Infatti, malgrado qualche giorno fa le ordinanze di Palazzo Spada avessero raccomandato ai giudici di merito celerità nel fissare la data, la notizia di ieri è che dovremo attendere ancora qualche mese solo per sapere come la pensa il TAR. Questo significa che i giudici amministrativi daranno il loro responso sulle questioni che hanno portato all’annullamento delle ultime competizioni elettorali a fine giugno e che poi ci sarà ancora da aspettare per fissare (se lo riterranno opportuno!) la data del nuovo appuntamento per rinnovare una GOVERNANCE al momento assente.

Ritengo sia a dir poco raccapricciante dover constatare come non siamo stati in grado di gestire da soli le nostre vicende interne, dovendo per altro appellarci a organismi terzi che, aggrovigliati a beghe burocratiche, di certo non comprendono la nostra apprensione affinché si giunga finalmente a un punto conclusivo.

Ecco quindi perché parlo di avvento, di attesa di qualcosa che dovrà arrivare a liberarci dall’oppressione e dal timore di non sapere che strada imboccare. Attualmente siamo l’unica categoria professionale regolamentata a non avere una guida. Pertanto appariamo come una schiera di professionisti scoperti, le cui tutele stentano a esser difese, senza considerare il fatto che siamo improduttivi dal punto di vista degli studi e delle iniziative. Assistiamo inermi al lavoro che stanno conducendo le professioni ‘cugine’ sia in campo lavoristico che sul versante giuridico, senza avere l’ardire né le possibilità di intervento in questioni che, a ben vedere, ci riguardano da vicino come, ad esempio, la consulenza e assistenza stragiudiziale. L’organo di rappresentanza, ormai soggetto al Commissariamento straordinario, non può occuparsi di queste faccende operative, per tale ragione abbiamo visto le solerti associazionidi categoria prendere le redini della situazione con circolari, comunicati e interventi. Purtroppo, pur plaudendo a un siffatto operato attento alle esigenze degli iscritti, è chiaro che nessuna sigla sindacale può sostituirsi al Consiglio nazionale che nasce per tutelare, rappresentare e guidare tutta la categoria.

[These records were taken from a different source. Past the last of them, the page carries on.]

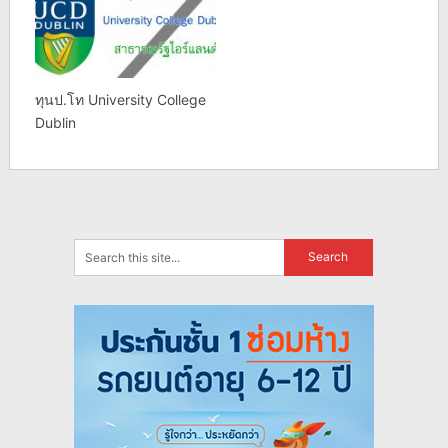
ทุนป.โท University College
Dublin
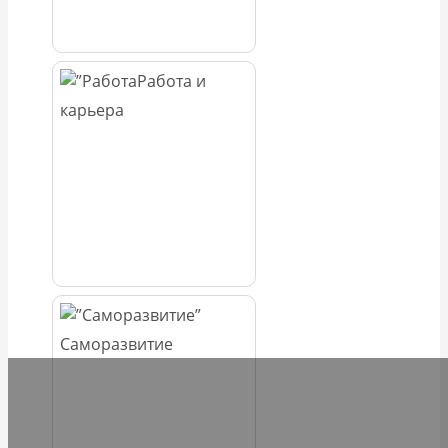
Работа и
карьера
Саморазвитие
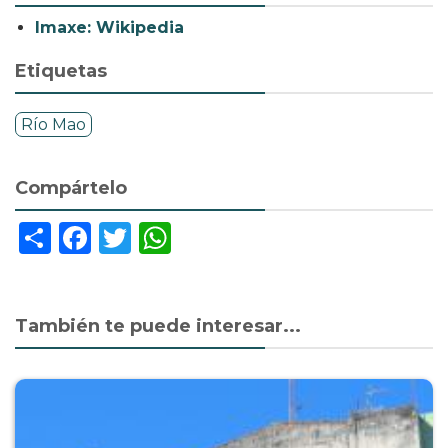
Imaxe: Wikipedia
Etiquetas
Río Mao
Compártelo
Share
Facebook
Twitter
WhatsApp
También te puede interesar...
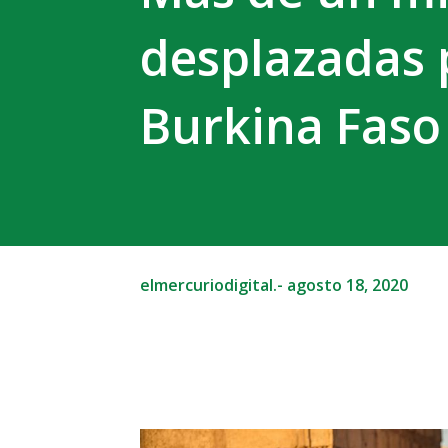
desplazadas p
Burkina Faso
elmercuriodigital.-
agosto 18, 2020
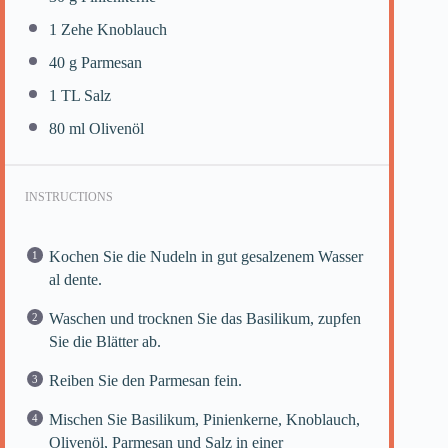
1
Zehe Knoblauch
40 g
Parmesan
1
TL Salz
80
ml Olivenöl
INSTRUCTIONS
Kochen Sie die Nudeln in gut gesalzenem Wasser
al dente.
Waschen und trocknen Sie das Basilikum, zupfen
Sie die Blätter ab.
Reiben Sie den Parmesan fein.
Mischen Sie Basilikum, Pinienkerne, Knoblauch,
Olivenöl, Parmesan und Salz in einer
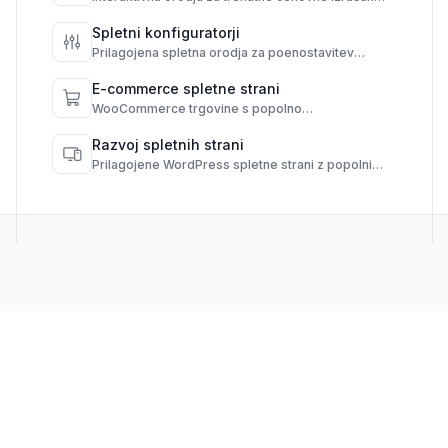
hitrejše odločitve in boljše konverzije.
Spletni konfiguratorji
Prilagojena spletna orodja za poenostavitev
izbire in avtomatizacijo rezultatov.
E-commerce spletne strani
WooCommerce trgovine s popolno
funkcionalnostjo in administracijskim nadzorom.
Razvoj spletnih strani
Prilagojene WordPress spletne strani z popolnim
nadzorom in visoko zmogljivostjo.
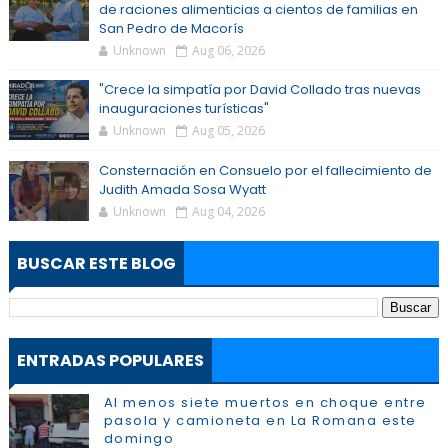
de raciones alimenticias a cientos de familias en
San Pedro de Macorís
Unknown
Aug 06, 2026
"Crece la simpatía por David Collado tras nuevas
inauguraciones turísticas"
Unknown
Aug 05, 2026
Consternación en Consuelo por el fallecimiento de
Judith Amada Sosa Wyatt
Unknown
Aug 04, 2026
BUSCAR ESTE BLOG
ENTRADAS POPULARES
Al menos siete muertos en choque entre
pasola y camioneta en La Romana este
domingo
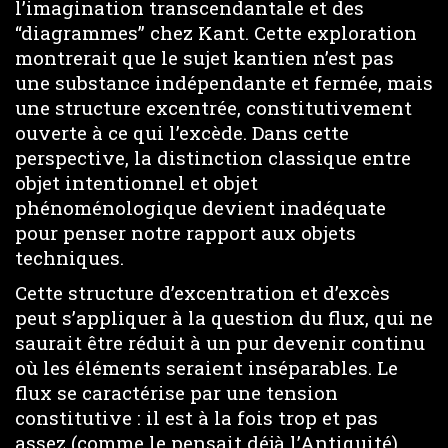
l’imagination transcendantale et des
“diagrammes” chez Kant. Cette exploration
montrerait que le sujet kantien n’est pas
une substance indépendante et fermée, mais
une structure excentrée, constitutivement
ouverte à ce qui l’excède. Dans cette
perspective, la distinction classique entre
objet intentionnel et objet
phénoménologique devient inadéquate
pour penser notre rapport aux objets
techniques.
Cette structure d’excentration et d’excès
peut s’appliquer à la question du flux, qui ne
saurait être réduit à un pur devenir continu
où les éléments seraient inséparables. Le
flux se caractérise par une tension
constitutive : il est à la fois trop et pas
assez (comme le pensait déjà l’Antiquité),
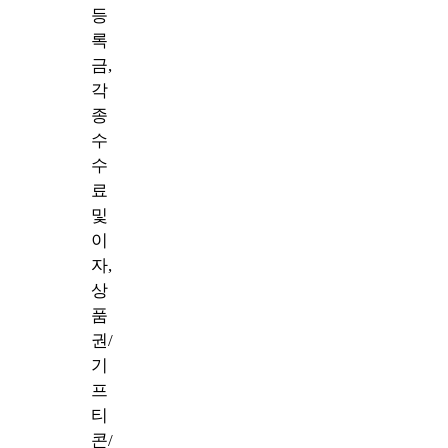
등
록
금,
각
종
수
수
료
및
이
자,
상
품
권/
기
프
티
콘/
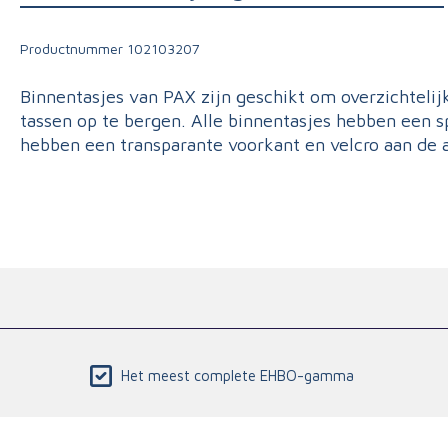
Productnummer
102103207
Binnentasjes van PAX zijn geschikt om overzichtelij
tassen op te bergen. Alle binnentasjes hebben een sp
hebben een transparante voorkant en velcro aan de 
Het meest complete EHBO-gamma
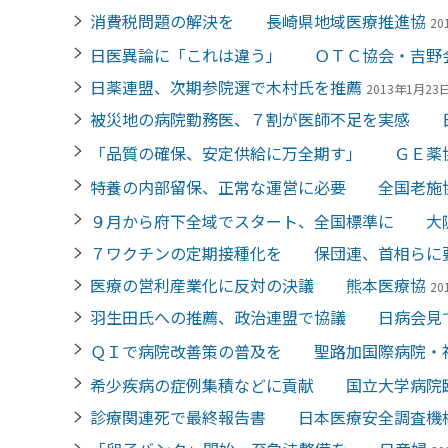
消費税問題の解決を 長崎県地域医療推進協
20
日医異論に「これは違う」 ＯＴＣ協会・吉野
日薬連盟、次期参院選で木村氏を推薦
2013年1月23日 
被災地の病院勤務医、７割が医師不足を実感 
「品質の確保、安定供給に万全期す」 ＧＥ薬
特養の内部留保、正常な運営に必要 全国老施
９月から府下全域でスタート、全国標準に 大
７ワクチンの定期接種化を 保団連、首相らに
医療の営利産業化に反対の決議 熊本医療協
20
羽生田氏への推薦、政治連盟で協議 日病会見
ＱＩで病院改善策の普及を 聖路加国際病院・
希少疾病の症例集積などに貢献 国立大学病院
診療関連死で最終報告書 日本医療安全調査機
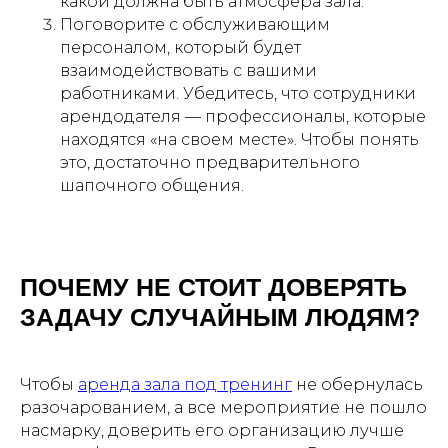
какой должна быть атмосфера зала.
Поговорите с обслуживающим
персоналом, который будет
взаимодействовать с вашими
работниками. Убедитесь, что сотрудники
арендодателя — профессионалы, которые
ЛОФТЫ НАПРЯМУЮ
ОТ ВЛАДЕЛЬЦЕВ
находятся «на своем месте». Чтобы понять
Более 300 пространств в Москве
это, достаточно предварительного
подробнее
шапочного общения.
ЗАКУСКИ И ФУРШЕТНЫЕ
НАБОРЫ, ГОТОВЫЕ К ВАШЕМУ
ПОЧЕМУ НЕ СТОИТ ДОВЕРЯТЬ
СОБЫТИЮ
ЗАДАЧУ СЛУЧАЙНЫМ ЛЮДЯМ?
подробнее
Чтобы
аренда зала под тренинг
не обернулась
разочарованием, а все мероприятие не пошло
КОКТЕЙЛИ, ЛИМОНАДЫ
И НАПИТКИ НА ВАШЕ
насмарку, доверить его организацию лучше
МЕРОПРИЯТИЕ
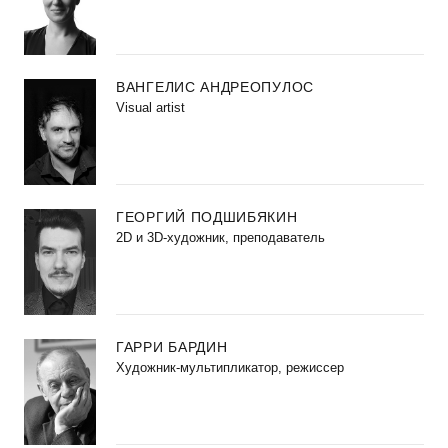
ВАНГЕЛИС АНДРЕОПУЛОС
Visual artist
ГЕОРГИЙ ПОДШИБЯКИН
2D и 3D-художник, преподаватель
ГАРРИ БАРДИН
Художник-мультипликатор, режиссер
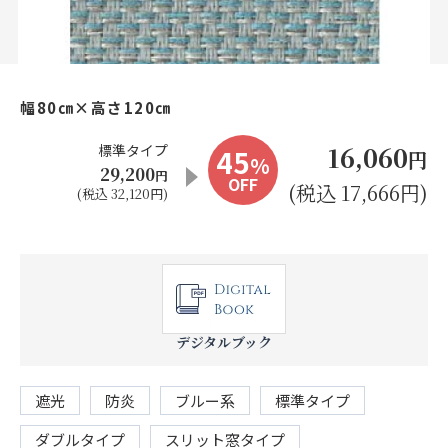
お見積り来店予約はこちら
法人のお客様へ
幅80㎝×高さ120㎝
16,060
標準タイプ
45
円
%
29,200
円
OFF
(税込 17,666円)
(税込 32,120円)
デジタルブック
遮光
防炎
ブルー系
標準タイプ
ダブルタイプ
スリット窓タイプ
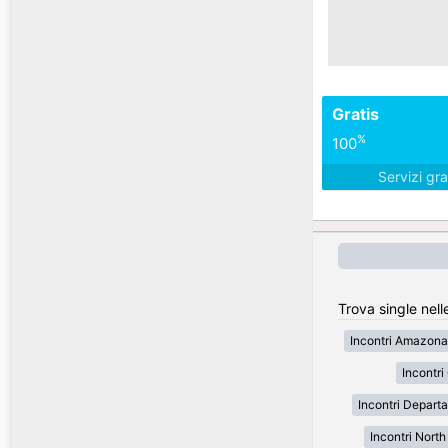
Gratis
%
100
Servizi gra
Trova single nell
Incontri Amazona
Incontr
Incontri Depart
Incontri Nort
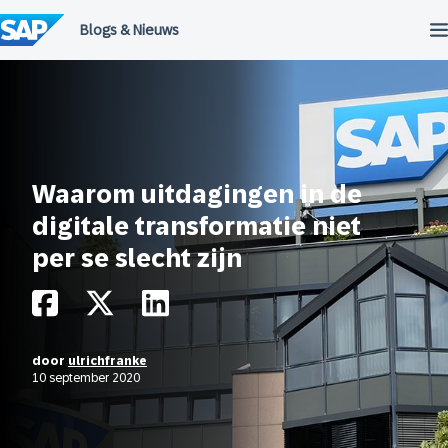
Meteen
naar
de
inhoud
Waarom uitdagingen in de
digitale transformatie niet
per se slecht zijn
door
ulrichfranke
10 september 2020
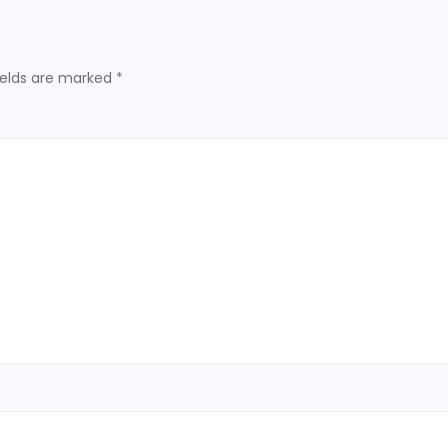
ields are marked
*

Ecco, da piccoli a Natale ci riunivamo intorno al presepe e cantavamo ‘Tu scendi dalle stelle’ mentre, allo scoccare della mezzanotte, uno degli adulti calava il Bambinello nella grotta. Non sarà il caso di ripetere questa innocente tradizione, sperando che qualcuno dall’alto dei poteri giuridici ci ‘cali’ dei rappresentanti degni di questo nome? Sinceramente spero che non si arrivi a un’ulteriore imposizione e che invece si possa concertare il futuro della categoria in maniera condivisa. La soluzione? Ebbene, il mio parere è che sia ormai giunto il momento di sedersi intorno a un tavolo, tutti insieme, e ragionare su come venirne fuori. Il punto è che l’intero contesto socio-economico nel quale viviamo e operiamo professionalmente è talmente delicato che risulta impossibile credere (innocentemente?) di poter continuare così, con i vertici scoperti e gli iscritti allo sbaraglio. È mai possibile che tra i tanti che si sono candidati, oggi come in passato, non vi sia più nessuno che ami la categoria più dei suoi personali interessi? In tutta sincerità, temo la risposta a una simile domanda. Proprio per questo spero che si possano mettere da parte gli scontri recenti, per poter affrontare insieme l’imminente futuro.

Per concludere, in questo clima religioso, influenzato dall’elezione del nuovo Papa e dall’avvicinarsi della Pasqua, mi viene in mente un famoso detto del missionario beato Giuseppe Allamano, che soleva ripetere e sé e agli altri “Fare, non aspettare”. Ecco, io vorrei adottare questo motto e trasmetterlo a tutti quei colleghi che, più di me e di tanti altri, possono ‘fare’ al fine di evitare all’intera categoria un’attesa per nulla costruttiva.